Your client’s income level is a fourth factor in determining voluntary term life insurance coverage costs. These policies provide a cash benefit to help with day care costs, mortgages, and similar expenses. Think about how well your client’s income covers these costs to begin with. Of course, they will need a higher-premium policy to cover these expenses if needed. Note that these policies are typically purchased when clients’ family financial responsibilities are the greatest. Otherwise, you may have to recommend a low income insurance plan. Typically, clients will be willing to spend a larger portion of their income to provide peace of mind for their family’s finances. Your clients’ income bracket is surely a consideration to make when determining coverage costs.
The security and stability of your client’s employment is the final factor in determining coverage costs. Often times, voluntary term life policies are offered through employers. If they lose or otherwise change their job, they may lose their voluntary term coverage. Sometimes these policies are convertible after employment ends, but doing so is often expensive. In addition, conversions often require further proof of your client’s insurability. As a result, keeping a stable, secure job will ensure your client’s life insurance costs are kept low. Job security is an incredibly important factor in determining costs of coverage.

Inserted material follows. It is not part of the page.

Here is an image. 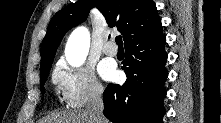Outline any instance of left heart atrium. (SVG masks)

Determining the cost of voluntary term life insurance requires taking many factors into account. The first is the age of your client, as older people are more at-risk of injury and death. A second factor to consider is the number and age of your client’s dependents, as they may require more coverage. Third, consider your client’s medical history. Fourth, take your client’s income into consideration. Finally, think about how secure your client is in their employment. Consider all five of these factors in order to best determine the coverage costs of voluntary term life insurance.